_What this task involves_
Search the records for lines with the word "using" and copy each match.

****************************************

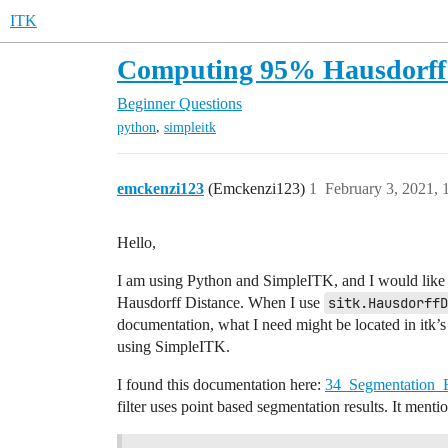
ITK
Computing 95% Hausdorff 
Beginner Questions
,
python
simpleitk
emckenzi123
(Emckenzi123)
1
February 3, 2021,
Hello,
I am using Python and SimpleITK, and I would like to
Hausdorff Distance. When I use
sitk.HausdorffD
documentation, what I need might be located in itk’
using SimpleITK.
I found this documentation here:
34_Segmentation_E
filter uses point based segmentation results. It ment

****************************************

_Task solution_
I am using Python and SimpleITK, and I would like to
using SimpleITK.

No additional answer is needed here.